___ Supplied material

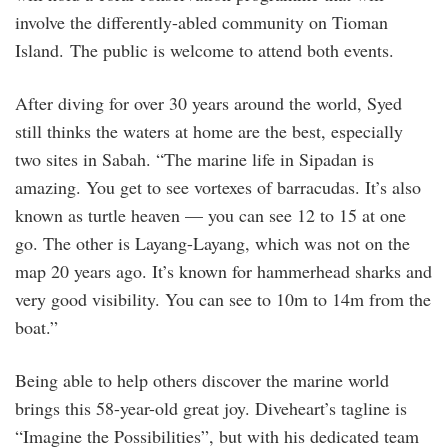
involve the differently-abled community on Tioman
Island. The public is welcome to attend both events.
After diving for over 30 years around the world, Syed
still thinks the waters at home are the best, especially
two sites in Sabah. “The marine life in Sipadan is
amazing. You get to see vortexes of barracudas. It’s also
known as turtle heaven — you can see 12 to 15 at one
go. The other is Layang-Layang, which was not on the
map 20 years ago. It’s known for hammerhead sharks and
very good visibility. You can see to 10m to 14m from the
boat.”
Being able to help others discover the marine world
brings this 58-year-old great joy. Diveheart’s tagline is
“Imagine the Possibilities”, but with his dedicated team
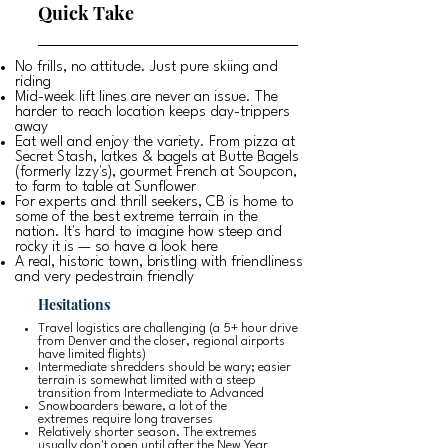
Quick Take
No frills, no attitude. Just pure skiing and
riding
Mid-week lift lines are never an issue. The
harder to reach location keeps day-trippers
away
Eat well and enjoy the variety. From pizza at
Secret Stash, latkes & bagels at Butte Bagels
(formerly Izzy's), gourmet French at Soupcon,
to farm to table at Sunflower
For experts and thrill seekers, CB is home to
some of the best extreme terrain in the
nation. It's hard to imagine how steep and
rocky it is — so have a look
here
A real, historic town, bristling with friendliness
and very pedestrain friendly
Hesitations
Travel logistics are challenging (a 5+ hour drive
from Denver and the closer, regional airports
have limited flights)
Intermediate shredders should be wary; easier
terrain is somewhat limited with a steep
transition from Intermediate to Advanced
Snowboarders beware, a lot of the
extremes require long traverses
Relatively shorter season. The extremes
usually don't open until after the New Year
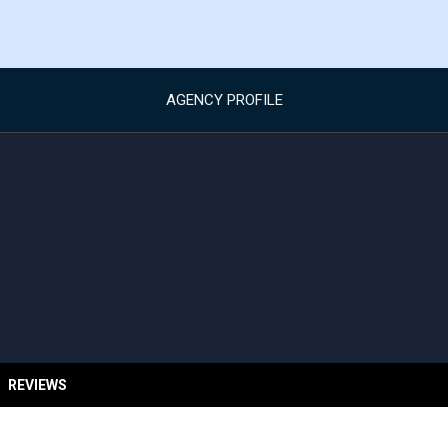
AGENCY PROFILE
REVIEWS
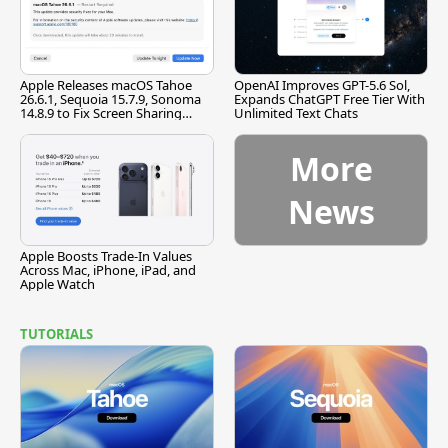
Apple Releases macOS Tahoe
OpenAI Improves GPT-5.6 Sol,
26.6.1, Sequoia 15.7.9, Sonoma
Expands ChatGPT Free Tier With
14.8.9 to Fix Screen Sharing
Unlimited Text Chats
Vulnerability
More
News
Apple Boosts Trade-In Values
Across Mac, iPhone, iPad, and
Apple Watch
TUTORIALS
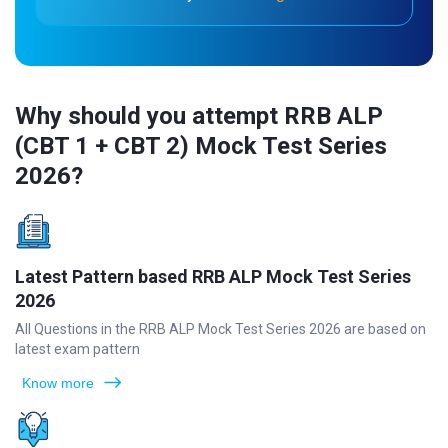
Why should you attempt RRB ALP
(CBT 1 + CBT 2) Mock Test Series
2026?
Latest Pattern based RRB ALP Mock Test Series
2026
All Questions in the RRB ALP Mock Test Series 2026 are based on
latest exam pattern
Know more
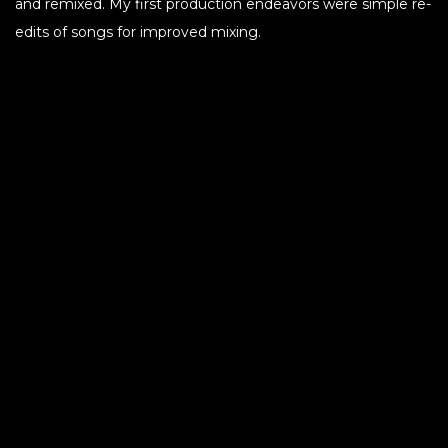
and remixed. My first production endeavors were simple re-
edits of songs for improved mixing.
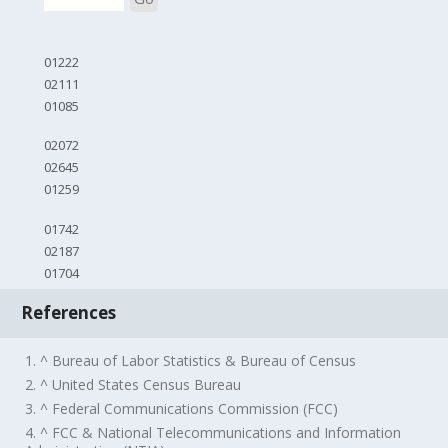
01222
02111
01085
02072
02645
01259
01742
02187
01704
References
1. ^ Bureau of Labor Statistics & Bureau of Census
2. ^ United States Census Bureau
3. ^ Federal Communications Commission (FCC)
4. ^ FCC & National Telecommunications and Information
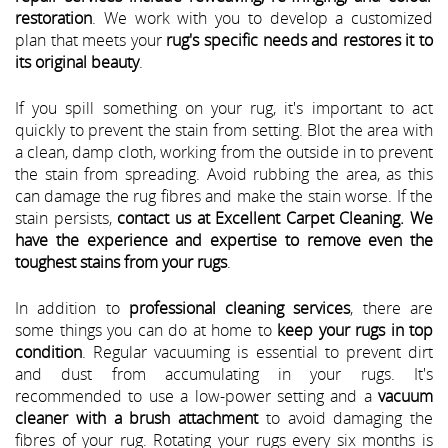
restoration
. We work with you to develop a customized
plan that meets your
rug's specific needs and restores it to
its original beauty
.
If you spill something on your rug, it's important to act
quickly to prevent the stain from setting. Blot the area with
a clean, damp cloth, working from the outside in to prevent
the stain from spreading. Avoid rubbing the area, as this
can damage the rug fibres and make the stain worse. If the
stain persists,
contact us at Excellent Carpet Cleaning. We
have the experience and expertise to remove even the
toughest stains from your rugs
.
In addition to
professional cleaning services
, there are
some things you can do at home to
keep your rugs in top
condition
. Regular vacuuming is essential to prevent dirt
and dust from accumulating in your rugs. It's
recommended to use a low-power setting and a
vacuum
cleaner with a brush attachment
to avoid damaging the
fibres of your rug. Rotating your rugs every six months is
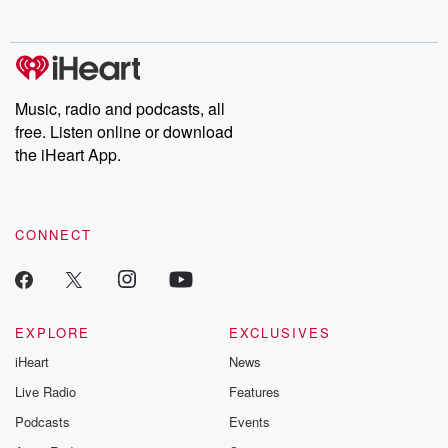
behind. Hosted by Andrea Gunning, this weekly ongoing series
digs into real-life stories of betrayal and the aftermath. From
stories of double lives to dark discoveries, these are cautionary
tales and accounts of resilience against all odds. From the
producers of the critically acclaimed Betrayal series, Betrayal
Weekly drops new episodes every Thursday. If you would like to
share your story, you can reach out to the Betrayal Team by
Music, radio and podcasts, all
emailing them at betrayalpod@gmail.com and follow us on
free. Listen online or download
Instagram at @betrayalpod and @glasspodcasts. Please join
our Substack for additional exclusive content, curated book
the iHeart App.
recommendations, and community discussions. Sign up FREE
by clicking this link Beyond Betrayal Substack. Join our
community dedicated to truth, resilience, and healing. Your
voice matters! Be a part of our Betrayal journey on Substack.
CONNECT
EXPLORE
EXCLUSIVES
iHeart
News
Live Radio
Features
Podcasts
Events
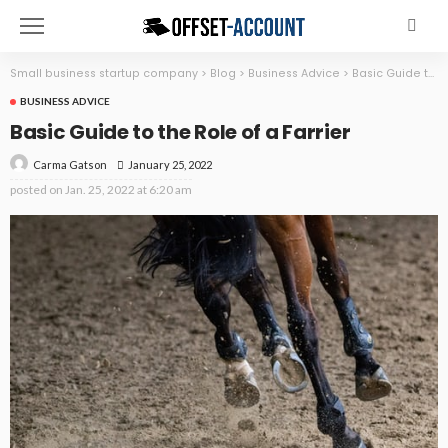
Small business startup company
>
Blog
>
Business Advice
>
Basic Guide to the Role of a Farrier
BUSINESS ADVICE
Basic Guide to the Role of a Farrier
January 25, 2022
Carma Gatson
posted on
Jan. 25, 2022 at 6:20 am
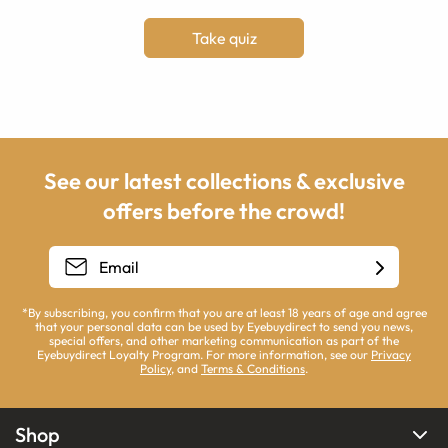
Take quiz
See our latest collections & exclusive
offers before the crowd!
*By subscribing, you confirm that you are at least 18 years of age and agree
that your personal data can be used by Eyebuydirect to send you news,
special offers, and other marketing communication as part of the
Eyebuydirect Loyalty Program. For more information, see our
Privacy
Policy
, and
Terms & Conditions
.
Shop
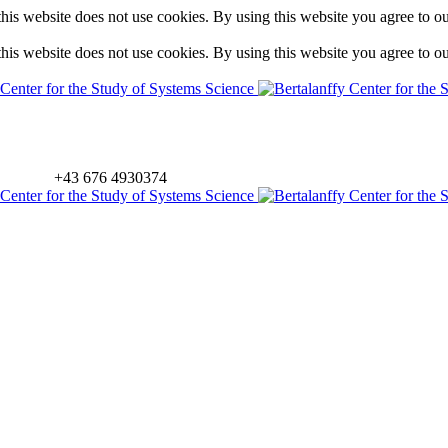
is website does not use cookies. By using this website you agree to o
is website does not use cookies. By using this website you agree to o
+43 676 4930374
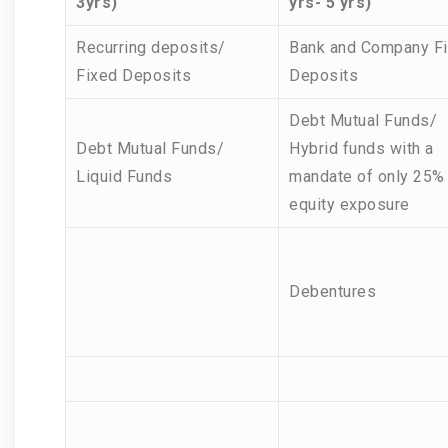
3yrs)
yrs- 5 yrs)
Recurring deposits/
Bank and Company F
Fixed Deposits
Deposits
Debt Mutual Funds/
Debt Mutual Funds/
Hybrid funds with a
Liquid Funds
mandate of only 25%
equity exposure
Debentures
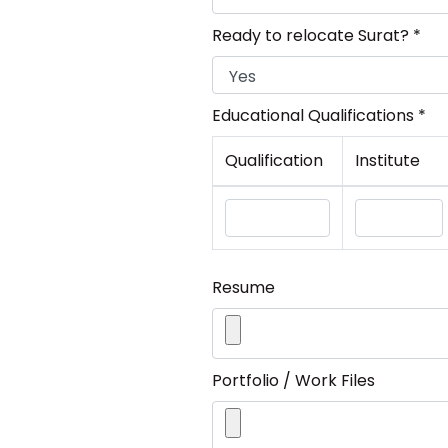
Ready to relocate Surat? *
Educational Qualifications *
Qualification
Institute
Resume
Portfolio / Work Files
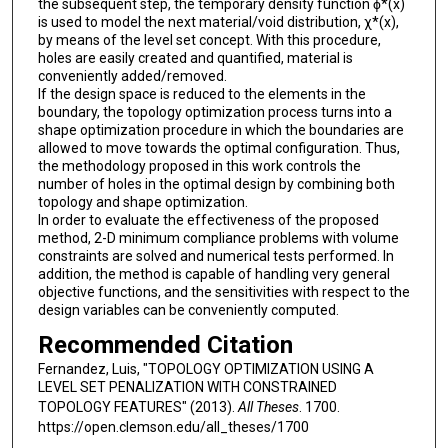
the subsequent step, the temporary density function ϕ*(x)
is used to model the next material/void distribution, χ*(x),
by means of the level set concept. With this procedure,
holes are easily created and quantified, material is
conveniently added/removed.
If the design space is reduced to the elements in the
boundary, the topology optimization process turns into a
shape optimization procedure in which the boundaries are
allowed to move towards the optimal configuration. Thus,
the methodology proposed in this work controls the
number of holes in the optimal design by combining both
topology and shape optimization.
In order to evaluate the effectiveness of the proposed
method, 2-D minimum compliance problems with volume
constraints are solved and numerical tests performed. In
addition, the method is capable of handling very general
objective functions, and the sensitivities with respect to the
design variables can be conveniently computed.
Recommended Citation
Fernandez, Luis, "TOPOLOGY OPTIMIZATION USING A
LEVEL SET PENALIZATION WITH CONSTRAINED
TOPOLOGY FEATURES" (2013).
All Theses
. 1700.
https://open.clemson.edu/all_theses/1700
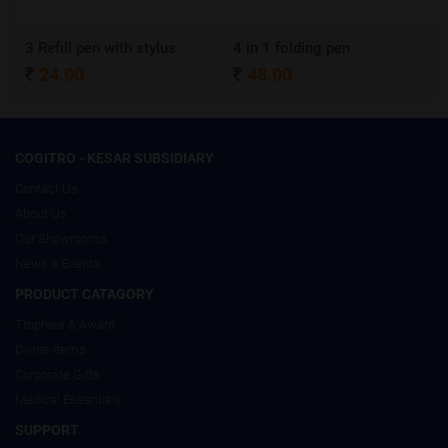
n with stylus
4 in 1 folding pen
A4 Certificate
48.00
320.00
COGITRO - KESAR SUBSIDIARY
Contact Us
About Us
Our Showrooms
News & Events
PRODUCT CATAGORY
Trophies & Award
Divine Items
Corporate Gifts
Medical Essentials
SUPPORT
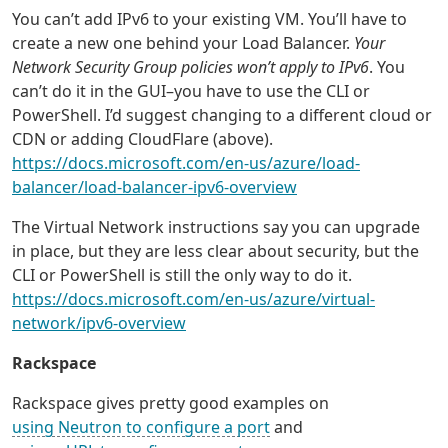
You can’t add IPv6 to your existing VM. You’ll have to
create a new one behind your Load Balancer.
Your
Network Security Group policies won’t apply to IPv6
. You
can’t do it in the GUI–you have to use the CLI or
PowerShell. I’d suggest changing to a different cloud or
CDN or adding CloudFlare (above).
https://docs.microsoft.com/en-us/azure/load-
balancer/load-balancer-ipv6-overview
The Virtual Network instructions say you can upgrade
in place, but they are less clear about security, but the
CLI or PowerShell is still the only way to do it.
https://docs.microsoft.com/en-us/azure/virtual-
network/ipv6-overview
Rackspace
Rackspace gives pretty good examples on
using Neutron to configure a port
and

______

Work task » For the string "Mock", tally the lines above that contain it and give only the figure.

Solution » 3